Work instructions — Look through the material below. Copy every line with the string "della" in it.

Data to use —
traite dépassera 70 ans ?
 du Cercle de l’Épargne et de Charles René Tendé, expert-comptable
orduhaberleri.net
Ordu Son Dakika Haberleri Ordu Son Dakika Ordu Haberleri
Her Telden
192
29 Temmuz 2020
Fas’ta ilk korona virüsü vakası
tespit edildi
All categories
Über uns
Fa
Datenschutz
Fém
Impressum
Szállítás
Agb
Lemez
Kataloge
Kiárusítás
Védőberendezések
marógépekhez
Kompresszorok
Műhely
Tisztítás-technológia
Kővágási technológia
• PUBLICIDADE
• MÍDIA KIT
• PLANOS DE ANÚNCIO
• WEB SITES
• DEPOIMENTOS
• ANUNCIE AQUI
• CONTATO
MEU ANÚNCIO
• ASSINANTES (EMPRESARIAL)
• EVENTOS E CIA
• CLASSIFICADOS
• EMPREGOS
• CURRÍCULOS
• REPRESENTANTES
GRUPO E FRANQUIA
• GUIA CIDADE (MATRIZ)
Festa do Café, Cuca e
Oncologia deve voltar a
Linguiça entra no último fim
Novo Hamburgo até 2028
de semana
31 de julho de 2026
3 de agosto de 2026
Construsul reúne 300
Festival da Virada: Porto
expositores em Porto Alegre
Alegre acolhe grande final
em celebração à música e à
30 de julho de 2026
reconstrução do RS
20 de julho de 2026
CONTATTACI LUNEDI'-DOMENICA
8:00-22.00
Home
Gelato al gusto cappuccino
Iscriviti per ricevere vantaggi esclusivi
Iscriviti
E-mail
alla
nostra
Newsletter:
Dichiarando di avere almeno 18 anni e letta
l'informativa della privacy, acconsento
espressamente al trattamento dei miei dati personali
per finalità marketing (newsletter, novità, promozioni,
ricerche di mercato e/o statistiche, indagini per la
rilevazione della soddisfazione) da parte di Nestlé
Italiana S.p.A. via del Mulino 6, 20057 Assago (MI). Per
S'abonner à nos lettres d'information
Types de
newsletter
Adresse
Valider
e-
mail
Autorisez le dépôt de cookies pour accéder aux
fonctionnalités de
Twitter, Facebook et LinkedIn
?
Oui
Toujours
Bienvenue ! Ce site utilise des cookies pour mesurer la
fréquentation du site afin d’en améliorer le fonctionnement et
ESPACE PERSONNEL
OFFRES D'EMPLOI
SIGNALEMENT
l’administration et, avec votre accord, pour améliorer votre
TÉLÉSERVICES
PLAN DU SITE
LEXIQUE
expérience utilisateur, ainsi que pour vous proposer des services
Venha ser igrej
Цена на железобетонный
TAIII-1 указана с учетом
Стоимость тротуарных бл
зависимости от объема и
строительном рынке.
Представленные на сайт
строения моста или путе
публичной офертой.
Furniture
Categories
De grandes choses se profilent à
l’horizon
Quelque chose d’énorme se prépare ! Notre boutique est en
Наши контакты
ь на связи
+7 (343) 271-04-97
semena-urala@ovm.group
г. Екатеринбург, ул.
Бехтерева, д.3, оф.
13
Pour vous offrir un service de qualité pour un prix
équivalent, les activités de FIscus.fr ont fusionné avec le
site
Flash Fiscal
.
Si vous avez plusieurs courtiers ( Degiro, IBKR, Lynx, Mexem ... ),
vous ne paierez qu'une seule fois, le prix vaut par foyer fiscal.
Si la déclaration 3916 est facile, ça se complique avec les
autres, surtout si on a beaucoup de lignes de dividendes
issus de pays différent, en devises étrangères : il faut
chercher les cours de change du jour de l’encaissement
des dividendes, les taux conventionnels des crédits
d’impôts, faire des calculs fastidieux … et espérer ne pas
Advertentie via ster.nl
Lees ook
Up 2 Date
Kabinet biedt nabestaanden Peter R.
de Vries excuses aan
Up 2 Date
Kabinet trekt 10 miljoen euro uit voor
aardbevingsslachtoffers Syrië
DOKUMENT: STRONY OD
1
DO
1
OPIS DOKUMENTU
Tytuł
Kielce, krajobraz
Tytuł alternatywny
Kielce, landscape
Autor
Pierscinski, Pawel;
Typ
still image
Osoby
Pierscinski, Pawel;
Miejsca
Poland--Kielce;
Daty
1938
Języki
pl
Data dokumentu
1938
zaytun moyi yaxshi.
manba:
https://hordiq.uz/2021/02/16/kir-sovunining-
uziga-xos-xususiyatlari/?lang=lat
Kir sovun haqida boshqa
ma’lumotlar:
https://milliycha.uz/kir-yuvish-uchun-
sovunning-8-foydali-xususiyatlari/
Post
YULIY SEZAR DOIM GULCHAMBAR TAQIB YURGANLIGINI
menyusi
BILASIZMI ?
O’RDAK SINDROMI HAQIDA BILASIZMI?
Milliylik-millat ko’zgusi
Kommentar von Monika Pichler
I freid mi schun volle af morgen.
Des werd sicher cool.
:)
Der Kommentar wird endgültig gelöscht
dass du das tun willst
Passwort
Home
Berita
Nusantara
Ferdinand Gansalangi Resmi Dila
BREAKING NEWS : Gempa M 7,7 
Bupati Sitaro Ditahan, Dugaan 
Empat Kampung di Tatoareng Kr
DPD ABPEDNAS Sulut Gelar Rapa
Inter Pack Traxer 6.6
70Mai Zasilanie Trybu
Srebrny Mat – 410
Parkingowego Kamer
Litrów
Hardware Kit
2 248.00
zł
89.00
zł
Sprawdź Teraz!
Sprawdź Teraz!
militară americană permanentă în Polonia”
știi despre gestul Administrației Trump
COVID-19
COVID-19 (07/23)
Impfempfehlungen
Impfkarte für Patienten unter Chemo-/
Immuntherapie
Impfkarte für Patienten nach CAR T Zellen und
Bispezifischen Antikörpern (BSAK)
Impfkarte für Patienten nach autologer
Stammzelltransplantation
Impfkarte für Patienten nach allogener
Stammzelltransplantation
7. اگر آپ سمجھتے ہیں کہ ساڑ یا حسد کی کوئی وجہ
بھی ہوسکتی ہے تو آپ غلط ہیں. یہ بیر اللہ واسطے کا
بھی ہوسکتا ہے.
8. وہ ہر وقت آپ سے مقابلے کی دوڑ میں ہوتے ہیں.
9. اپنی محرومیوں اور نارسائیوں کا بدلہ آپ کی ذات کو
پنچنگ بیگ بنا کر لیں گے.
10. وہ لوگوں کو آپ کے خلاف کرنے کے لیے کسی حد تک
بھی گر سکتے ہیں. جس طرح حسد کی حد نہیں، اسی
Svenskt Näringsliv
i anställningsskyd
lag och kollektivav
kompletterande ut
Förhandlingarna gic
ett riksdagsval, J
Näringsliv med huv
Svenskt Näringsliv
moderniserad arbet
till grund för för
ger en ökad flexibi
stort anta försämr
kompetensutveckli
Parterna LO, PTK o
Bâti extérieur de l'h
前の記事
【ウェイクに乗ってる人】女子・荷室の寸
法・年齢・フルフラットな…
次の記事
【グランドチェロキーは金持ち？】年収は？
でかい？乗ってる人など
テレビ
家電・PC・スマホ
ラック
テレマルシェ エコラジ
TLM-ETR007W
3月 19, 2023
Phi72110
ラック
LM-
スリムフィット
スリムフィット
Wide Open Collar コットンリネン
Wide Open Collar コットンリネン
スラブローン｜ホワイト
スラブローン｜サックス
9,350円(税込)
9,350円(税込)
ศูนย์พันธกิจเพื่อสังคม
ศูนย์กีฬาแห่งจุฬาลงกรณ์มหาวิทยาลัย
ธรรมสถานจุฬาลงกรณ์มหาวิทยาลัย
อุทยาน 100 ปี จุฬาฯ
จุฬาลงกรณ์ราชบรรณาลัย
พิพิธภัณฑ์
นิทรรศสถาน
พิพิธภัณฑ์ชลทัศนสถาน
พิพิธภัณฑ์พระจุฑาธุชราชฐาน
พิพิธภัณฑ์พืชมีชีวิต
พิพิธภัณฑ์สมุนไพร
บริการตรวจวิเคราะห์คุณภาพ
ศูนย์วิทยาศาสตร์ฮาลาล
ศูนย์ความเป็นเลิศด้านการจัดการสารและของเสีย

Task result —
l'informativa della privacy, acconsento
rilevazione della soddisfazione) da parte di Nestlé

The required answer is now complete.